If you don’t want to seem dishonest, stop using period at the end of your texts. A new study published by researchers at Binghamton University says that people who are ending their texts messages with a period are more likely to seem insincere than those who are not using any punctuation at the end of their messages.
Celia Klin, associated professor of psychology at Binghamton University, together with a team of scientists conducted a study on 126 Binghamton undergraduate volunteers. The subjects have been asked to read more texts messages and handwritten notes.
All the writings were invitations to different places or events, ending with a question. Their affirmative responses were either ending with a period, either without punctuation. Volunteers were asked to rate the answers considering which ones they believed were honest.
The results of the experiment show that answers ended with a period were mostly rated as being insincere than those without any punctuation.
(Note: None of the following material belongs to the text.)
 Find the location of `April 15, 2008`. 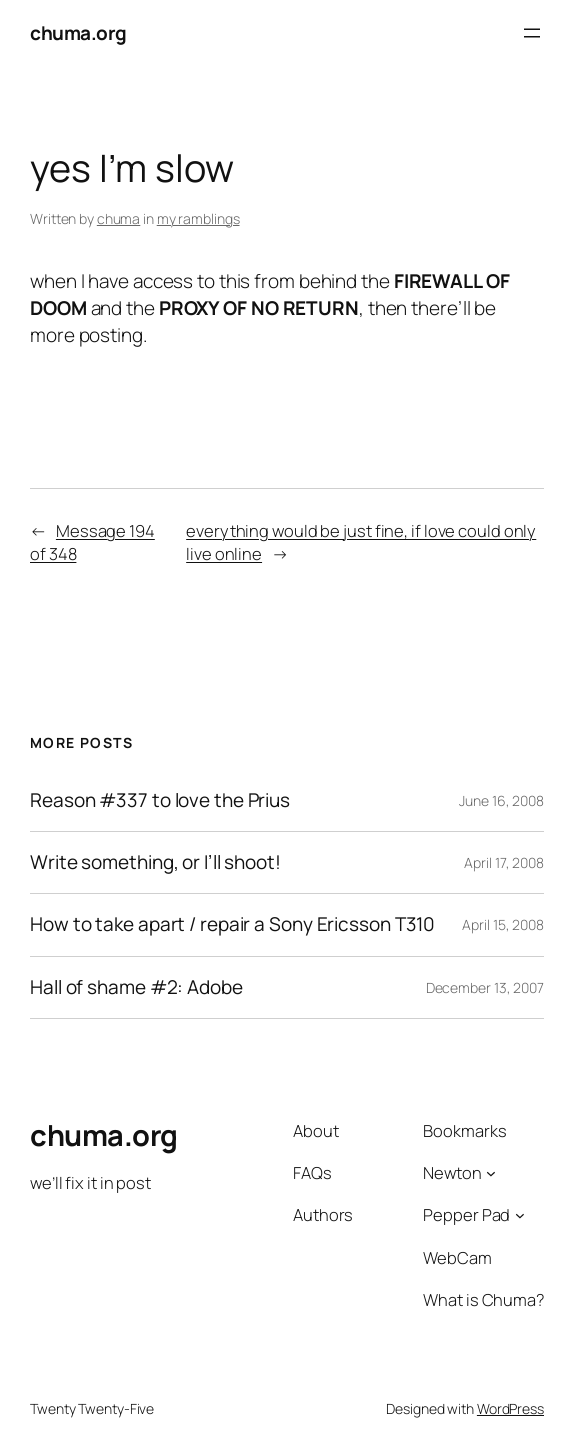

April 15, 2008 is located at coordinates (503, 924). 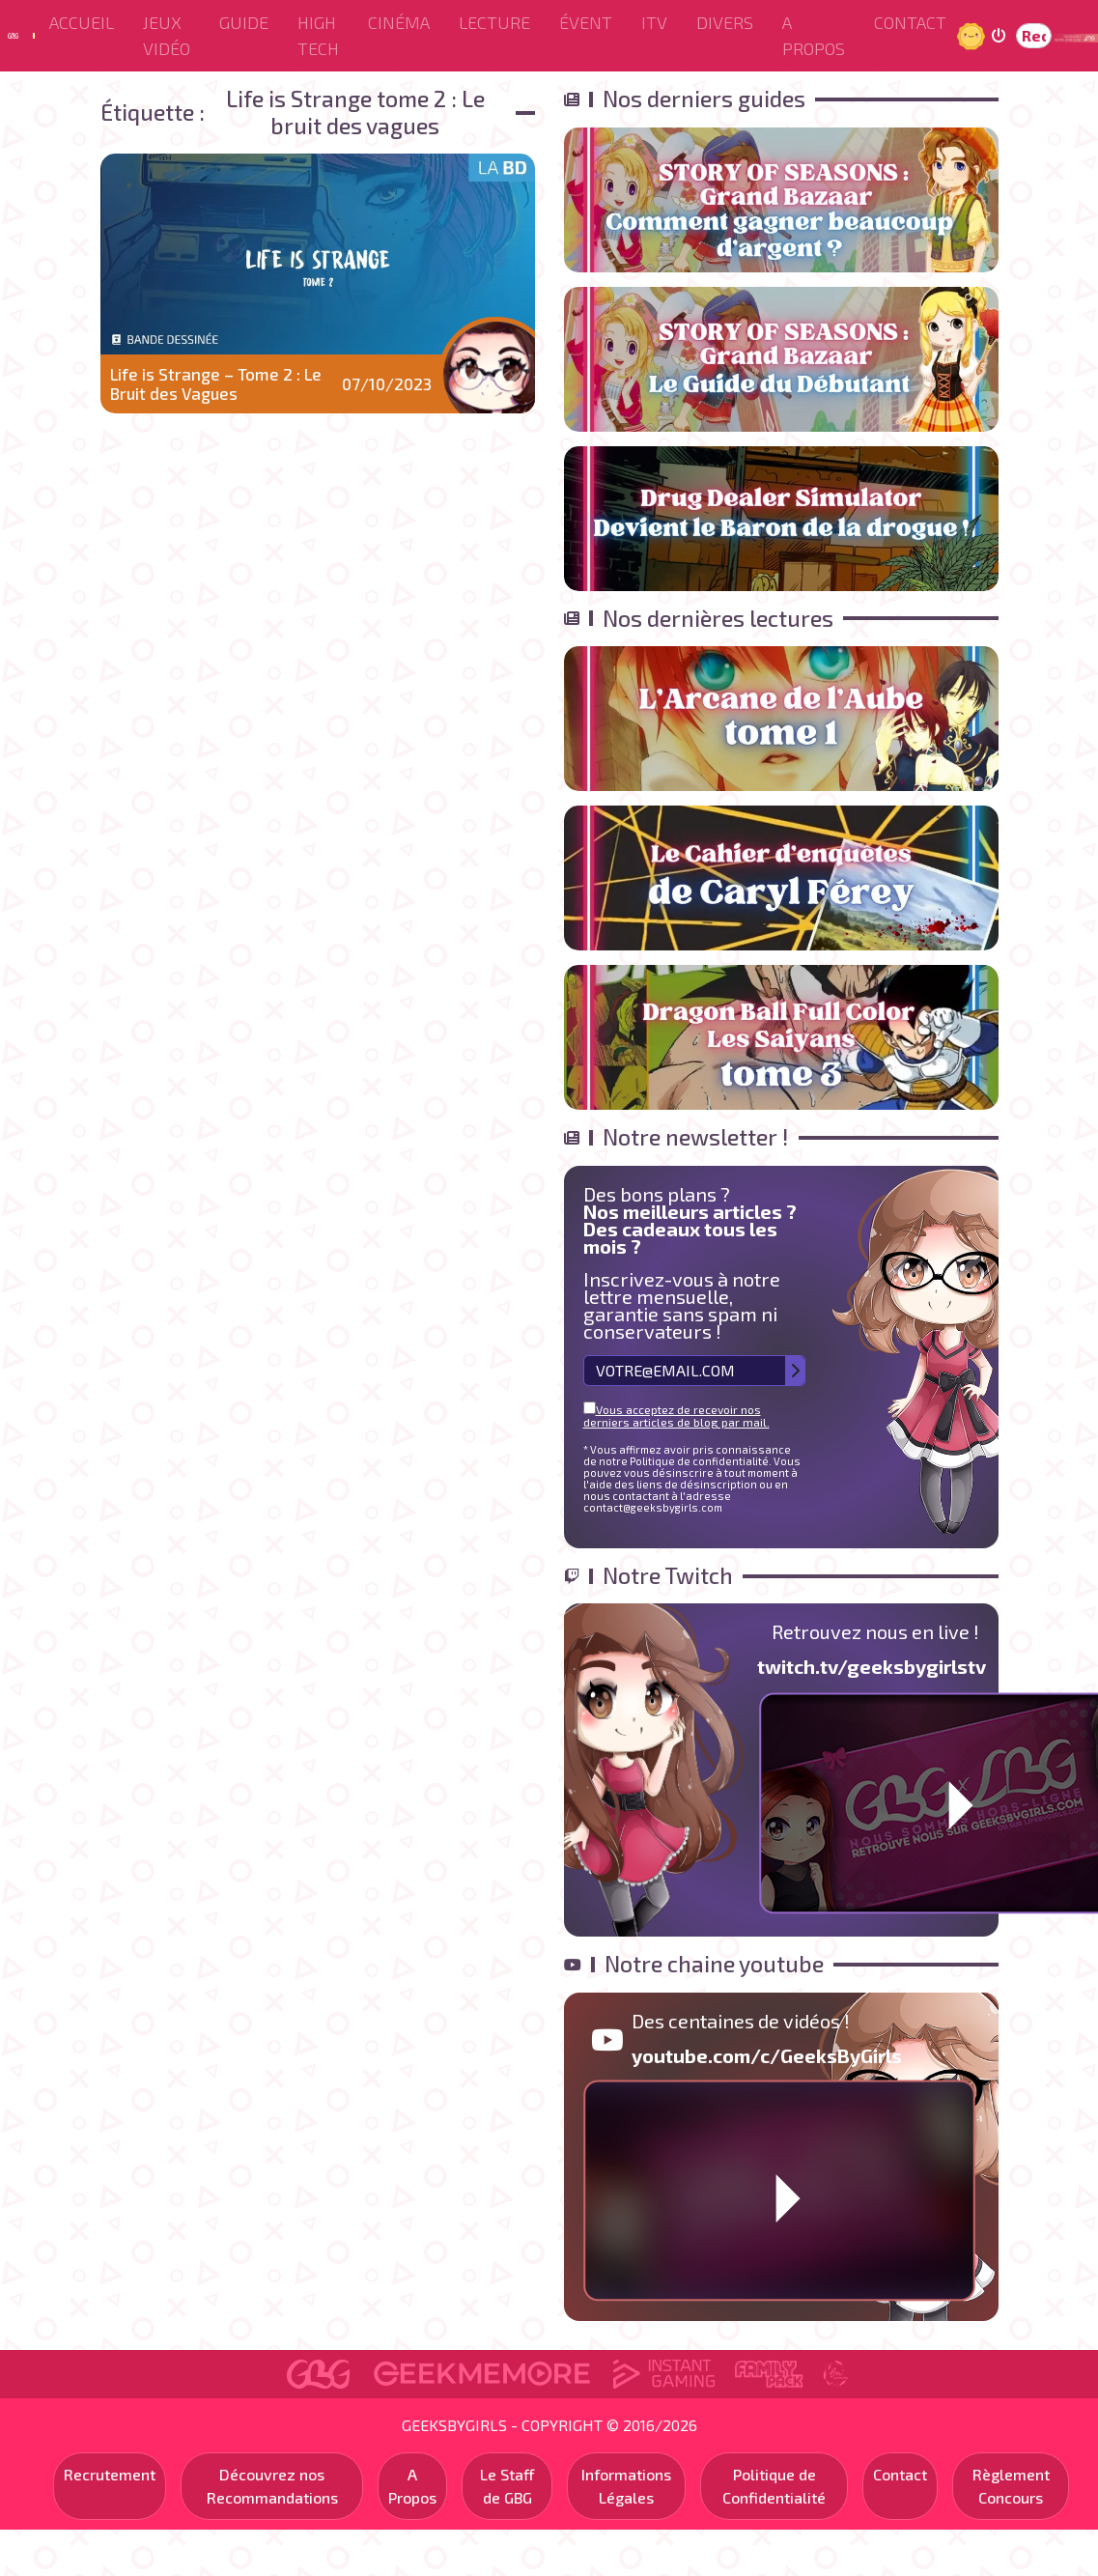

However, this was only the case for the text messages, and not for the handwritten notes, on which no significant difference has been found.
Celia Klin claims that the results of the study indicate that the perceived meaning of the text is influenced by the punctuation. Details regarding social situation and context were missing from the texts read by volunteers so they have been assessed as more or less sincere based on the presence or absence of the period.
Researchers believe that the punctuation is a mechanism used by texters to replace the social cues used in real face to face conversations. Since when texting you cannot make use of non-verbal communication like the tone of voice, pauses, facial expressions and so on, when texting, people replace this indicators with deliberate misspellings, emoticons and – as shown by this study – punctuation.
Other study conducted by Professor Klin has shown that the exclamation mark does exactly the opposite as the period, making the user seem more honest.
Since punctuation is used to convey emotions, Klin argue that it is natural for people to adapt as the practice of texting evolves and find new mechanism to communicate and understand the non-verbal information they can find in their text messages.
The study conducted by Prof. Klin has been published in the journal Computers in Human Behavior on November 22.